Plotting pyromes in climate space. A Whittaker plot (MAP–MAT) does not clearly distinguish pyromes as it does with vegetation (A). Meaningful climate indices improve the separation (B), but pyromes are not determined by climate alone. Black points show all vegetated 0.5° grid cells, gray points show all cells that had fire data. Lines show the 95th quantile of the density of points for each pyrome class.

Human impacts (HIs) on fire are globally apparent (30, 36). To examine this, we used an HI score that integrates information on human densities and land transformation (37). The HI score clearly distinguishes the ICS from the other pyromes. Crucially, we also found that pyromes characterized by large fires (FIL and RIL) are correlated with low HI (Fig. 5). These data suggest that human activities are a major force disrupting the fire system, and that human activities play an equal role to climate in determining current pyromes. For example, the difference between the two grassy fire regimes (FIL and FCS) is most clearly explained by their differences in HI than by any climatic drivers, and they probably represent a “sparsely habited grassy pyrome” and a “densely habited grassy pyrome,” respectively.
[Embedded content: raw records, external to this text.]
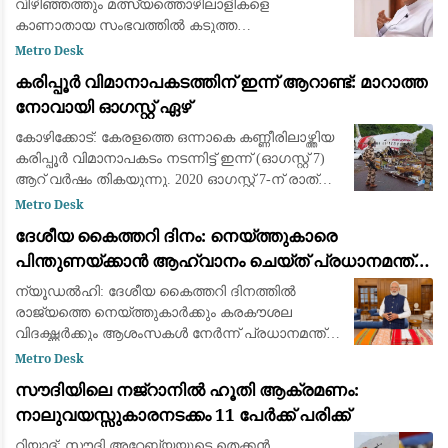
പെരേര
വിഴിഞ്ഞത്തും മത്സ്യത്തൊഴിലാളികളെ
കാണാതായ സംഭവത്തില്‍ കടുത്ത
വിമര്‍ശനവുമായി ലത്തീന്‍ സഭ വികാരി ജനറല്‍
Metro Desk
ഫാ. യൂജിന്‍ പെരേര. സംഭവം ആവര്‍ത്തിക്കുന്നത്
കരിപ്പൂർ വിമാനാപകടത്തിന് ഇന്ന് ആറാണ്ട്: മാറാത്ത
ഭരണകൂടത്തിന്റെ കെടുകാര്
നോവായി ഓഗസ്റ്റ് ഏഴ്
കോഴിക്കോട്: കേരളത്തെ ഒന്നാകെ കണ്ണീരിലാഴ്ത്തിയ
കരിപ്പൂർ വിമാനാപകടം നടന്നിട്ട് ഇന്ന് (ഓഗസ്റ്റ് 7)
ആറ് വർഷം തികയുന്നു. 2020 ഓഗസ്റ്റ് 7-ന് രാത്രി
കനത്ത മഴയത്ത് ദുബായിൽ നിന്ന് എത്തിയ എയർ
Metro Desk
ഇന്ത്യ എക്സ്പ്രസ്
ദേശീയ കൈത്തറി ദിനം: നെയ്ത്തുകാരെ
പിന്തുണയ്ക്കാൻ ആഹ്വാനം ചെയ്ത് പ്രധാനമന്ത്രി
നരേന്ദ്ര മോദി
ന്യൂഡൽഹി: ദേശീയ കൈത്തറി ദിനത്തിൽ
രാജ്യത്തെ നെയ്ത്തുകാർക്കും കരകൗശല
വിദഗ്ദ്ധർക്കും ആശംസകൾ നേർന്ന് പ്രധാനമന്ത്രി
നരേന്ദ്ര മോദി. ഇന്ത്യയുടെ സമ്പന്നമായ
Metro Desk
കൈത്തറി പാരമ്പര്യത്തെയും അതിനായി ജീവിതം
സൗദിയിലെ നജ്‌റാനിൽ ഹൂതി ആക്രമണം:
മാറ്റിവെച്ച
നാലുവയസ്സുകാരനടക്കം 11 പേർക്ക് പരിക്ക്
റിയാദ്: സൗദി അറേബ്യയുടെ തെക്കൻ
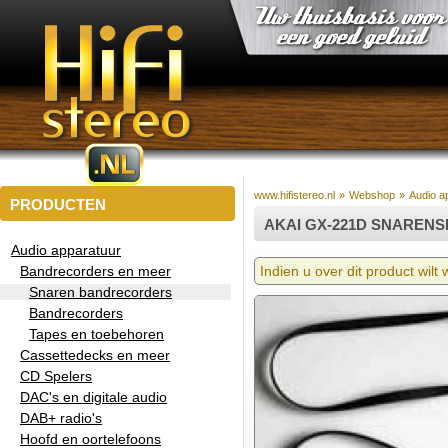
www.hifistereo.nl
»
Webshop
»
Audio a
PRODUCTEN
AKAI GX-221D SNARENS
Audio apparatuur
Bandrecorders en meer
Indien u over dit product wilt
Snaren bandrecorders
Bandrecorders
Tapes en toebehoren
Cassettedecks en meer
CD Spelers
DAC's en digitale audio
DAB+ radio's
Hoofd en oortelefoons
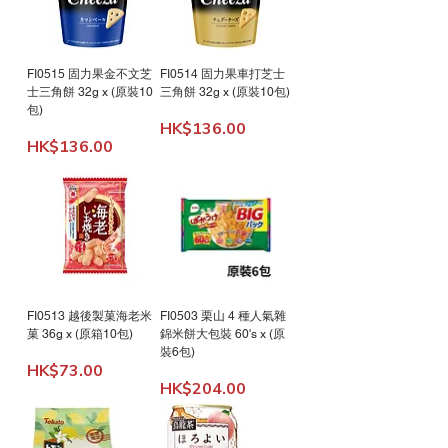
FI0515 固力果金不文芝
FI0514 固力果車打芝士
士三角餅 32g x (原裝10
三角餅 32g x (原裝10包)
包)
Price
HK$136.00
Price
HK$136.00
FI0513 越後製菓海老米
FI0503 栗山 4 種人氣雜
菓 36g x (原箱10包)
錦米餅大包裝 60's x (原
裝6包)
Price
HK$73.00
Price
HK$204.00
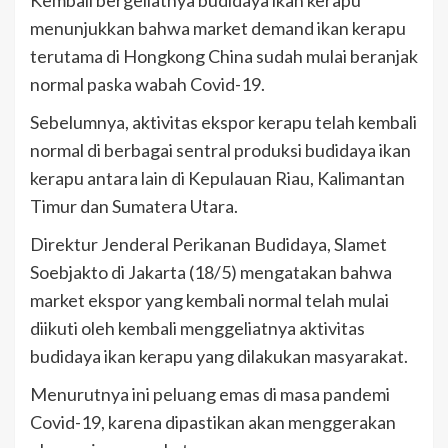
Kembali bergeliatnya budidaya ikan kerapu
menunjukkan bahwa market demand ikan kerapu
terutama di Hongkong China sudah mulai beranjak
normal paska wabah Covid-19.
Sebelumnya, aktivitas ekspor kerapu telah kembali
normal di berbagai sentral produksi budidaya ikan
kerapu antara lain di Kepulauan Riau, Kalimantan
Timur dan Sumatera Utara.
Direktur Jenderal Perikanan Budidaya, Slamet
Soebjakto di Jakarta (18/5) mengatakan bahwa
market ekspor yang kembali normal telah mulai
diikuti oleh kembali menggeliatnya aktivitas
budidaya ikan kerapu yang dilakukan masyarakat.
Menurutnya ini peluang emas di masa pandemi
Covid-19, karena dipastikan akan menggerakan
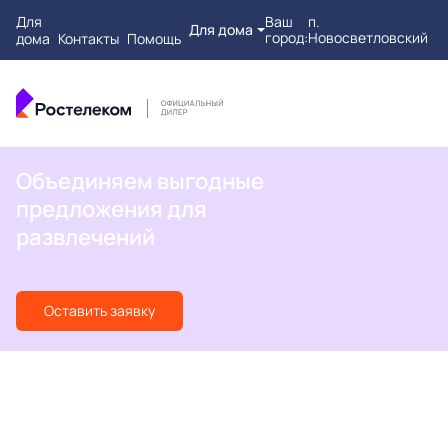
Для
Ваш
п.
Для дома
город:
Новосветловский
дома
Контакты
Помощь
Объединяем выгодные
предложения для
развлечений
Оставить заявку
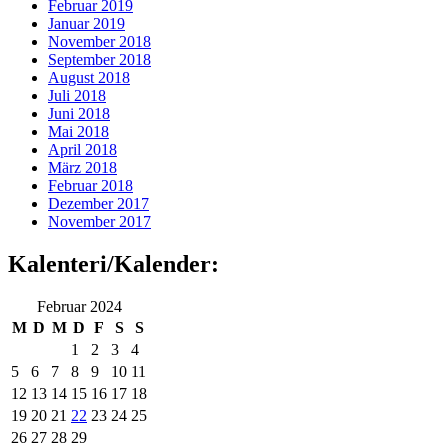
Februar 2019
Januar 2019
November 2018
September 2018
August 2018
Juli 2018
Juni 2018
Mai 2018
April 2018
März 2018
Februar 2018
Dezember 2017
November 2017
Kalenteri/Kalender:
Februar 2024
M
D
M
D
F
S
S
1
2
3
4
5
6
7
8
9
10
11
12
13
14
15
16
17
18
19
20
21
22
23
24
25
26
27
28
29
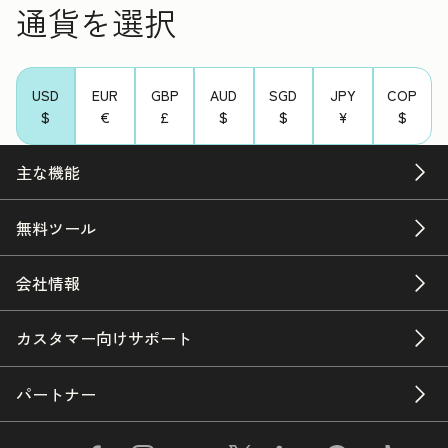
通貨を選択
USD
EUR
GBP
AUD
SGD
JPY
COP
$
€
£
$
$
¥
$
主な機能
無料ツール
会社情報
カスタマー向けサポート
パートナー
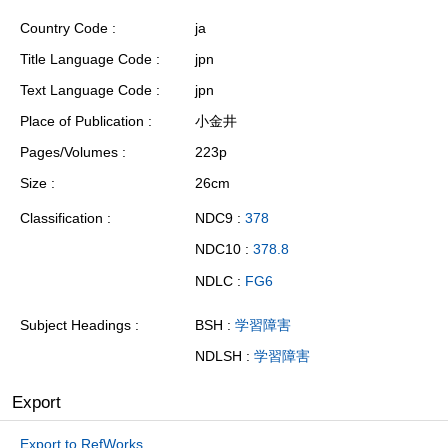
Country Code
ja
Title Language Code
jpn
Text Language Code
jpn
Place of Publication
小金井
Pages/Volumes
223p
Size
26cm
Classification
NDC9 :
378
NDC10 :
378.8
NDLC :
FG6
Subject Headings
BSH :
学習障害
NDLSH :
学習障害
Export
Export to RefWorks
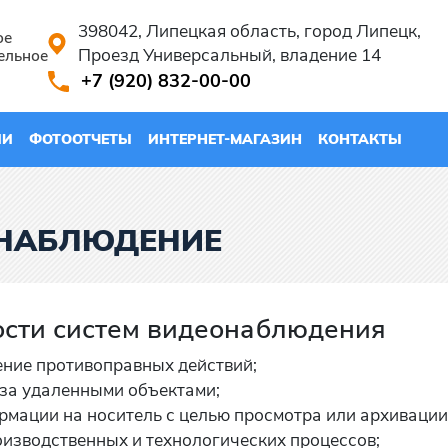
398042, Липецкая область, город Липецк,
ое
Проезд Универсальный, владение 14
ельное
+7 (920) 832-00-00
ИИ
ФОТООТЧЕТЫ
ИНТЕРНЕТ-МАГАЗИН
КОНТАКТЫ
ОНАБЛЮДЕНИЕ
сти систем видеонаблюдения
ние противоправных действий;
за удаленными объектами;
мации на носитель с целью просмотра или архивации
изводственных и технологических процессов;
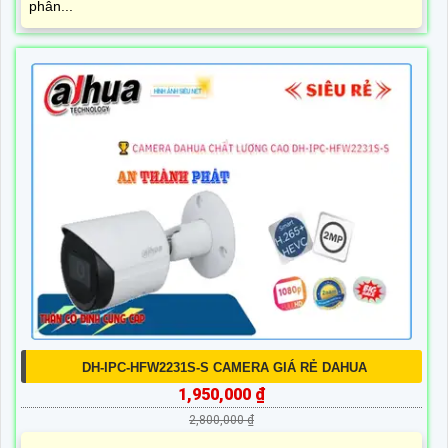
phân...
DH-IPC-HFW2231S-S CAMERA GIÁ RẺ DAHUA
1,950,000 ₫
2,800,000 ₫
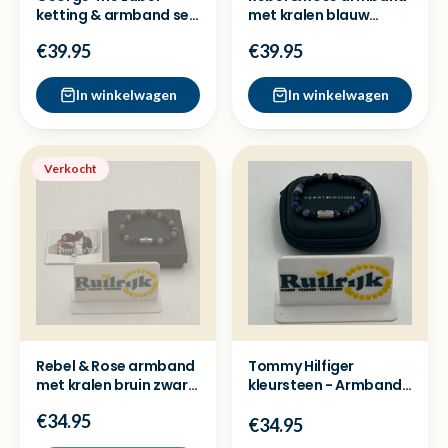
ketting & armband set
met kralen blauw
- Nieuwstaat
groen wit - Nieuw
€39.95
€39.95
In winkelwagen
In winkelwagen
Verkocht
Rebel & Rose armband
Tommy Hilfiger
met kralen bruin zwart
kleursteen - Armband
wit - Nieuw
- blauw - Nieuw
€34.95
€34.95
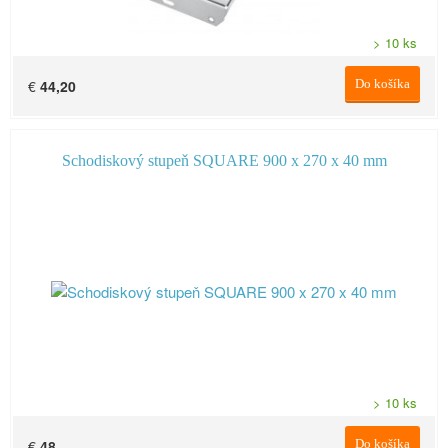
> 10 ks
€
44,20
Do košíka
Schodiskový stupeň SQUARE 900 x 270 x 40 mm
> 10 ks
€
48
Do košíka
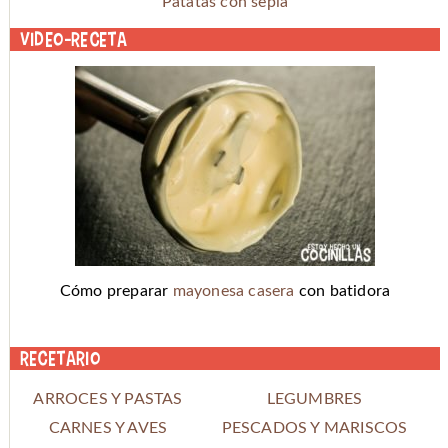
Patatas con sepia
Video-receta
Cómo preparar
mayonesa casera
con batidora
Recetario
ARROCES Y PASTAS
LEGUMBRES
CARNES Y AVES
PESCADOS Y MARISCOS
Relation of Pyromes to Known Fire Regimes.

Despite the absence of clear correspondence among climate, biomes, and pyromes, a basic dichotomy between the pairs of frequently burnt vs. infrequently burnt pyromes can be distinguished (Fig. 3). This dichotomy probably reflects a division between ecosystems dominated by alternative fuel types (grasses vs. litter).

Only grasses have the physiological capacity to regrow lost biomass quickly enough to sustain the frequent (i.e., every 1–3 y) fire regimes characteristic of the FIL and FCS pyromes. This is corroborated by their dominance in regions of tropical and temperate grassland (Fig. 2), and their association with high rainfall seasonality—a climatic characteristic of C4 grassy ecosystems (38). Respectively, 91% and 68% of these two pyromes are classified as grassland vegetation of some sort.

Only the RIL pyrome has the combined high fireline intensity (close to 500 MW) and long fire return times (>30 y) that would be associated with crown fires. This pyrome prevails in broadleaf and needleleaf forests, is found wherever there is Mediterranean vegetation (Iberian peninsula, west coast of the United States, southwestern Australia), and also in the spinifex grasslands of Australia (Fig. 2). It is often interspersed geographically with the RCS pyrome—presumably, surface fires burning through litter fuels in the same vegetation.

Reported FRIs for crown fire regimes range from approximately 15 y in fynbos (39) to approximately 150 y in conifer forests (40). Our data were unable to distinguish these and only identified one crown fire pyrome. With better global FRI data, more subtle distinctions in crown fires might become apparent. It appears, however, that the distinction between different types of crown fires is small relative to global variation in fire characteristics, and that there is convergence in the fuel characteristics, if not the vegetation characteristics of these divergent ecosystems.

The prevalence and ubiquity of the ICS pyrome suggest that this is a human-derived pyrome (41). It is characterized by very small fires (ranging from 5 to 17 km2), which are a known consequence of human landscape transformation that creates physical barriers to fire spread (25, 32). In other characteristics, this pyrome represents a homogenization of the extreme characteristics of other pyromes (Fig. 3), and it cuts across vegetation types from tropical broadleafed forests to xeric vegetation (Table 1). This would be expected of a fire regime consisting of fires lit by people for specific purposes, and therefore less closely connected to vegetation and climate drivers.

Implications.

These data and several recent papers (42, 43) support our contention that fire is unlikely to be unilaterally responsive to climate in a deterministic way. The pyromes characteristic of the modern world can be explained with reference to current vegetation and climate, but complex interactions among fire, climate, vegetation, and modern human activities impede our ability to predict emergent fire regimes.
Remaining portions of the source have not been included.